Saved data entries
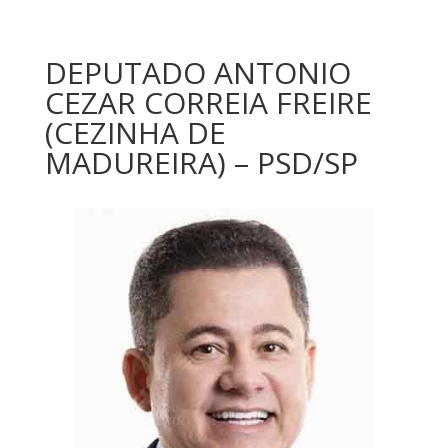
DEPUTADO ANTONIO
CEZAR CORREIA FREIRE
(CEZINHA DE
MADUREIRA) – PSD/SP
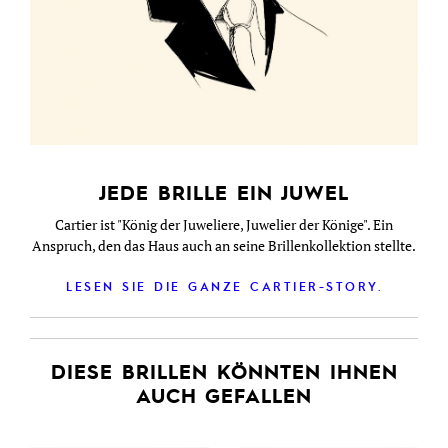
JEDE BRILLE EIN JUWEL
Cartier ist "König der Juweliere, Juwelier der Könige". Ein
Anspruch, den das Haus auch an seine Brillenkollektion stellte.
LESEN SIE DIE GANZE CARTIER-STORY.
DIESE BRILLEN KÖNNTEN IHNEN
AUCH GEFALLEN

[Task requirements]
Return every entry word for word, minus the pictures.

[Response box]
DEPUTADO ANTONIO
CEZAR CORREIA FREIRE
(CEZINHA DE
MADUREIRA) – PSD/SP
JEDE BRILLE EIN JUWEL
Cartier ist "König der Juweliere, Juwelier der Könige". Ein
Anspruch, den das Haus auch an seine Brillenkollektion stellte.
LESEN SIE DIE GANZE CARTIER-STORY.
DIESE BRILLEN KÖNNTEN IHNEN
AUCH GEFALLEN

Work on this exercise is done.